Enthusiasm and support radiates from Honey, you can see why people would want to be photographed by her. Like several of the women in her interviews she describes her career as a mix of luck and opportunity but her past work suggests it’s more than that, she’s obviously good at what she does but she’s also a regenerator. Someone who can move from one role to the next and throw herself into it.
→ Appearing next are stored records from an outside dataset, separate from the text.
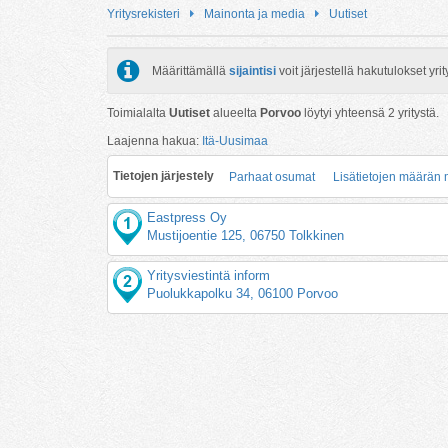
Yritysrekisteri
Mainonta ja media
Uutiset
Määrittämällä
sijaintisi
voit järjestellä hakutulokset y
Toimialalta
Uutiset
alueelta
Porvoo
löytyi yhteensä
2
yritystä.
Laajenna hakua:
Itä-Uusimaa
Tietojen järjestely
Parhaat osumat
Lisätietojen määrän
Eastpress Oy
Mustijoentie 125, 06750 Tolkkinen
Yritysviestintä inform
Puolukkapolku 34, 06100 Porvoo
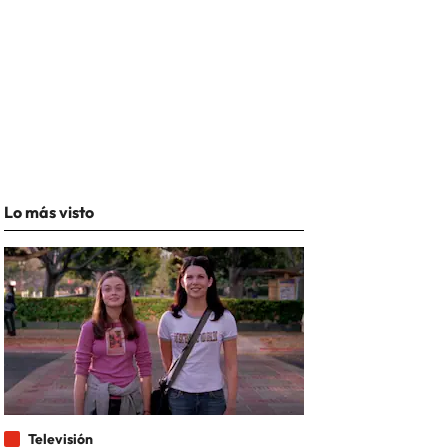
Lo más visto
Televisión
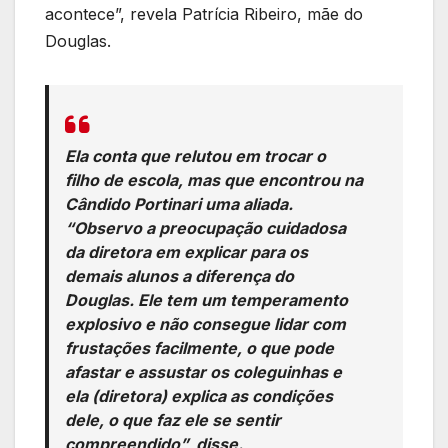
acontece”, revela Patrícia Ribeiro, mãe do
Douglas.
Ela conta que relutou em trocar o
filho de escola, mas que encontrou na
Cândido Portinari uma aliada.
“Observo a preocupação cuidadosa
da diretora em explicar para os
demais alunos a diferença do
Douglas. Ele tem um temperamento
explosivo e não consegue lidar com
frustações facilmente, o que pode
afastar e assustar os coleguinhas e
ela (diretora) explica as condições
dele, o que faz ele se sentir
compreendido”, disse.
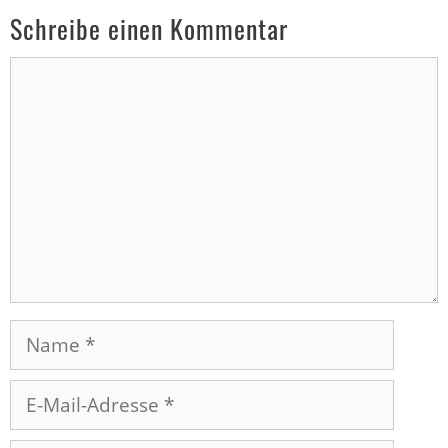
Schreibe einen Kommentar
Kommentar
Name
E-
Mail-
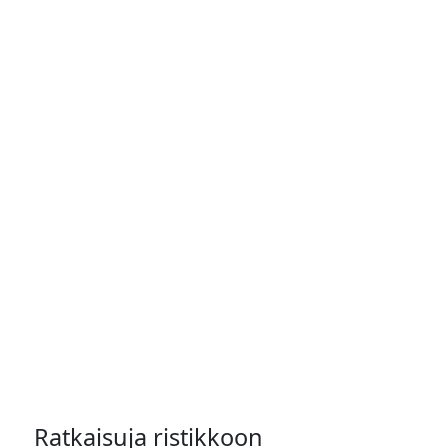
Ratkaisuja ristikkoon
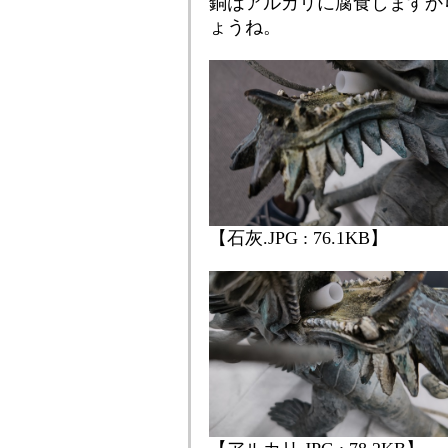
銅はアルカリに腐食しますか
ょうね。
【石灰.JPG : 76.1KB】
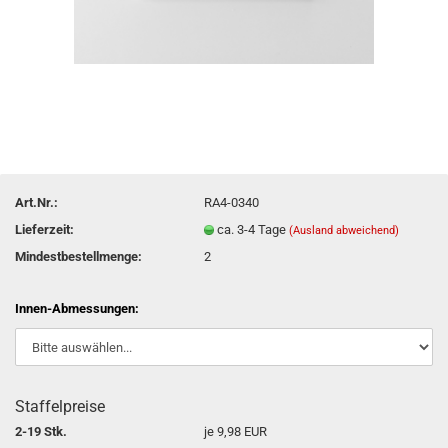
Art.Nr.:
RA4-0340
Lieferzeit:
ca. 3-4 Tage
(Ausland abweichend)
Mindestbestellmenge:
2
Innen-Abmessungen:
Staffelpreise
2-19 Stk.
je 9,98 EUR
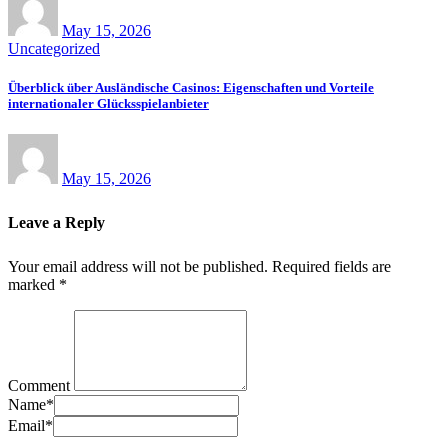
May 15, 2026
Uncategorized
Überblick über Ausländische Casinos: Eigenschaften und Vorteile
internationaler Glücksspielanbieter
May 15, 2026
Leave a Reply
Your email address will not be published.
Required fields are
marked
*
Comment
Name
*
Email
*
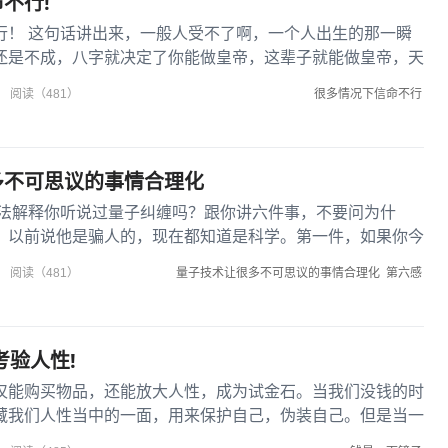
不行!
行！ 这句话讲出来，一般人受不了啊，一个人出生的那一瞬
还是不成，八字就决定了你能做皇帝，这辈子就能做皇帝，天
搞死人也没...
很多情况下信命不行
阅读（481）
多不可思议的事情合理化
法解释你听说过量子纠缠吗？跟你讲六件事，不要问为什
。以前说他是骗人的，现在都知道是科学。第一件，如果你今
机场，突然被通...
量子技术让很多不可思议的事情合理化
第六感
阅读（481）
考验人性!
仅能购买物品，还能放大人性，成为试金石。当我们没钱的时
藏我们人性当中的一面，用来保护自己，伪装自己。但是当一
后，钱就像放大镜一样，...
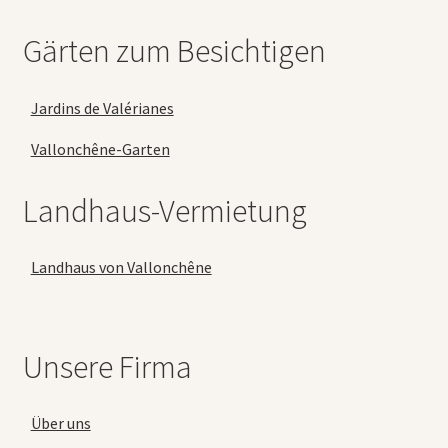
Gärten zum Besichtigen
Jardins de Valérianes
Vallonchêne-Garten
Landhaus-Vermietung
Landhaus von Vallonchêne
Unsere Firma
Über uns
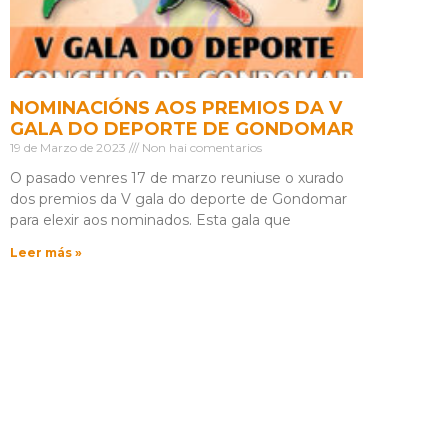
NOMINACIÓNS AOS PREMIOS DA V
GALA DO DEPORTE DE GONDOMAR
19 de Marzo de 2023
Non hai comentarios
O pasado venres 17 de marzo reuniuse o xurado
dos premios da V gala do deporte de Gondomar
para elexir aos nominados. Esta gala que
Leer más »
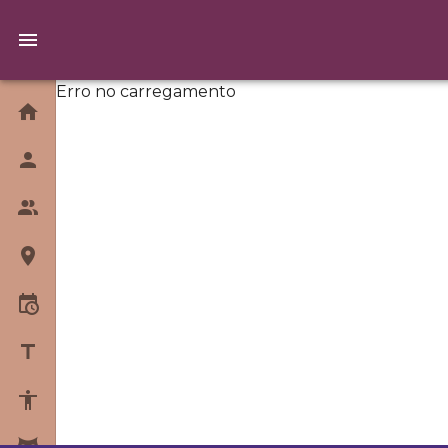
Erro no carregamento
Home
Quem Somos
Equipe
Unidades
Horários
Blog
Sobre Yoga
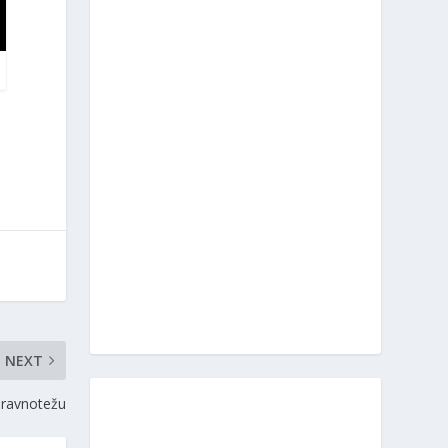
NEXT
a ravnotežu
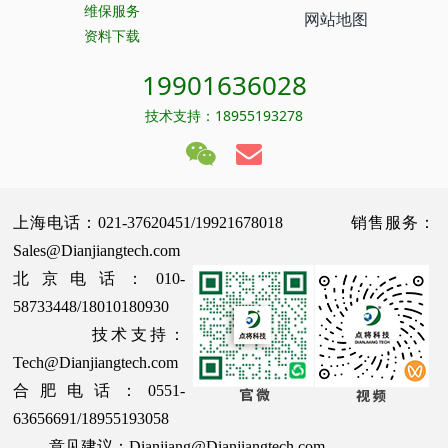
维保服务
网站地图
资料下载
19901636028
技术支持：18955193278
上海电话：021-37620451/19921678018 销售服务：
Sales@Dianjiangtech.com
北京电话：010-
58733448/18010180930
技术支持：
Tech@Dianjiangtech.com
合肥电话：0551-
63656691/18955193058
意见建议：Dianjiang@Dianjiangtech.com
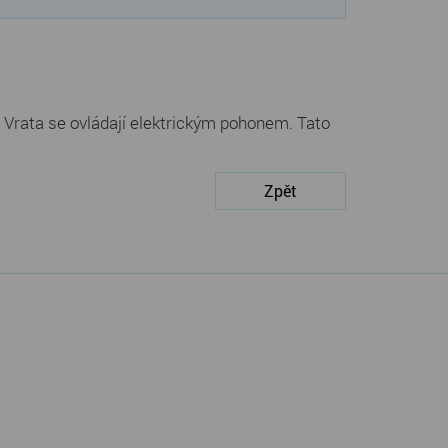
rata se ovládají elektrickým pohonem. Tato
Zpět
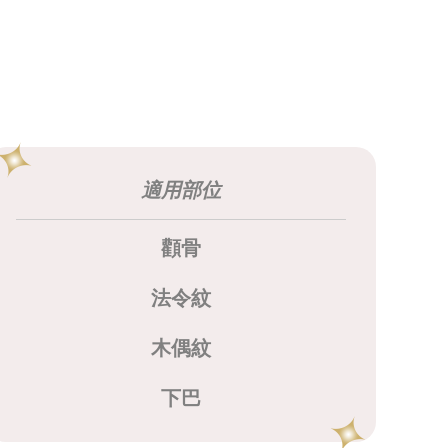
適用部位
顴骨
法令紋
木偶紋
下巴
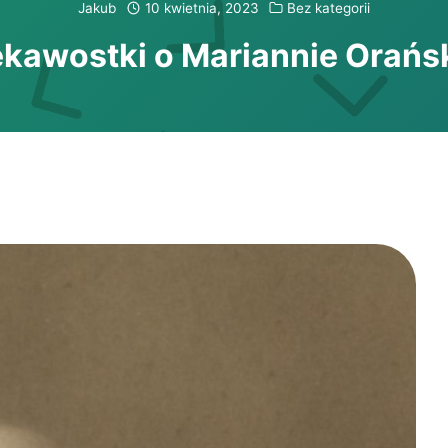
Jakub
10 kwietnia, 2023
Bez kategorii
ekawostki o Mariannie Orańsk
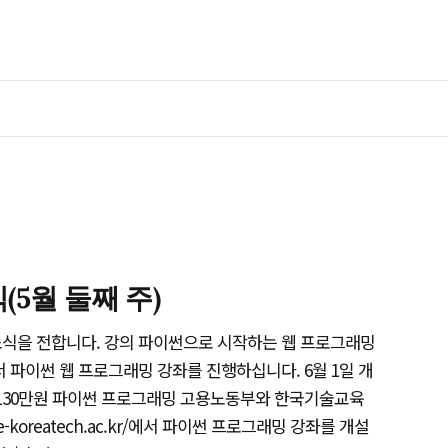
5월 둘째 주)
소식을 전합니다. 강의 파이썬으로 시작하는 웹 프로그래밍
 파이썬 웹 프로그래밍 강좌를 진행하십니다. 6월 1일 개
수강료 130만원 파이썬 프로그래밍 고용노동부와 한국기술교육
e-koreatech.ac.kr/에서 파이썬 프로그래밍 강좌를 개설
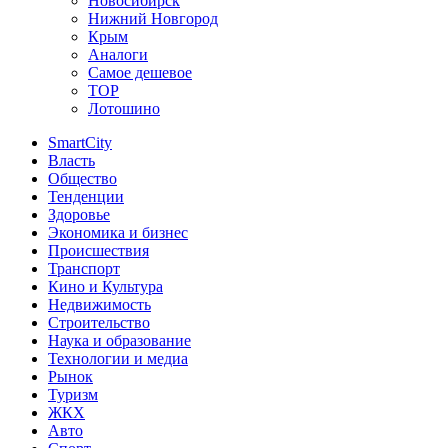
Новосибирск
Нижний Новгород
Крым
Аналоги
Самое дешевое
TOP
Лотошино
SmartCity
Власть
Общество
Тенденции
Здоровье
Экономика и бизнес
Происшествия
Транспорт
Кино и Культура
Недвижимость
Строительство
Наука и образование
Технологии и медиа
Рынок
Туризм
ЖКХ
Авто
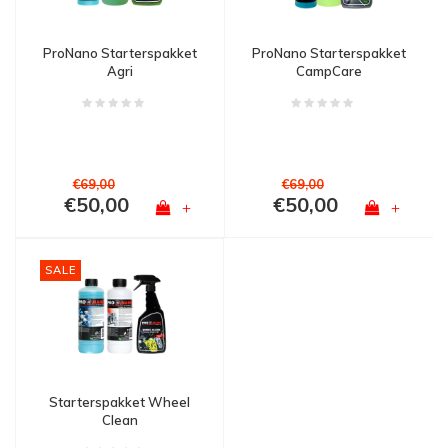
ProNano Starterspakket
ProNano Starterspakket
Agri
CampCare
€69,00
€69,00
€50,00
€50,00
+
+
SALE
Starterspakket Wheel
Clean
She started her career in Bath making projects that she was personally passionate about, before moving to London and ending up in advertising. When the recession hit the work dried up and she found herself going back to her artistic roots, creating projects that met her own personal brief rather than that of an art director. She admits that everything she does has an element of the autobiographical in it but it also says something about the wider world and how women, in particular, see their place in it. She tells me about one project that captured young girls at home, at school, and dressed up as the one person they wished they could be. It’s this ability to capture human joy in both the mundane and the fantastical that comes across in 100 Leading Ladies, as well as the understanding that nobody can be defined by one aspect of their personalities, that we need to see the whole person.
She talks about one of her heroines, the photographer Eve Arnold and an interview she gave, “She wouldn’t talk about how she managed to be a famous photographer and have a child.” It was this reluctance to talk about work and family that Honey saw as the jumping-off point for the project. She wanted to create something which would inspire future career women and would show them story after story of women who’d made it and exactly how they’d done it.
It was particularly important that to her that the women were over 50. “That was my generation,” she says. “It’s the first generation that we can really look to as women working not just because they had to but because they had other motivations and ambition and a small space to try and do it.”
She feels hugely privileged that these women allowed her the access that they did, and that they were so honest with her. She asked each of them to choose the location of their portrait and the result is that each place tells you a little more about the woman photographed there.
“I loved that Martha Kearney chose the Chelsea Physic Garden and then Averil Mansfield, the first female professor of surgery, chose her favourite view in the Lake District which is near to where her home is now, it’s just this magical view. Loads chose their homes. To be invited in and see their homes and use those in the picture, that made a fabulous connection.”
100 Leading Ladies is a project powered by love and dedication but it’s been a long road from idea to activation. The photographs and interviews are all over and now Honey finds herself in a role she’s not used to, that of fundraiser. In a typically optimistic understatement she says that trying to secure funding has “rather taken the gloss off the fun” but she’s determined to do it.
“When it was the photography part of the process it was complicated but I knew how to do it because I’ve got a huge amount of experience. So I came to the end of the photographs and I thought, ‘Well now someone’s going to show me how to do fundraising’. Then I realised I was going to have to teach myself, which I did but it took a long time and was a huge learning curve.”
Looking around Honey’s home, seeing the packing boxes and bubble wrap, I don’t doubt for a second that she will make it happen. She’s a survivor who learns and adapts but more importantly puts her heart and soul into everything she does. So has it been worth it?
“Oh yes,” she says. “As long as people can see it.”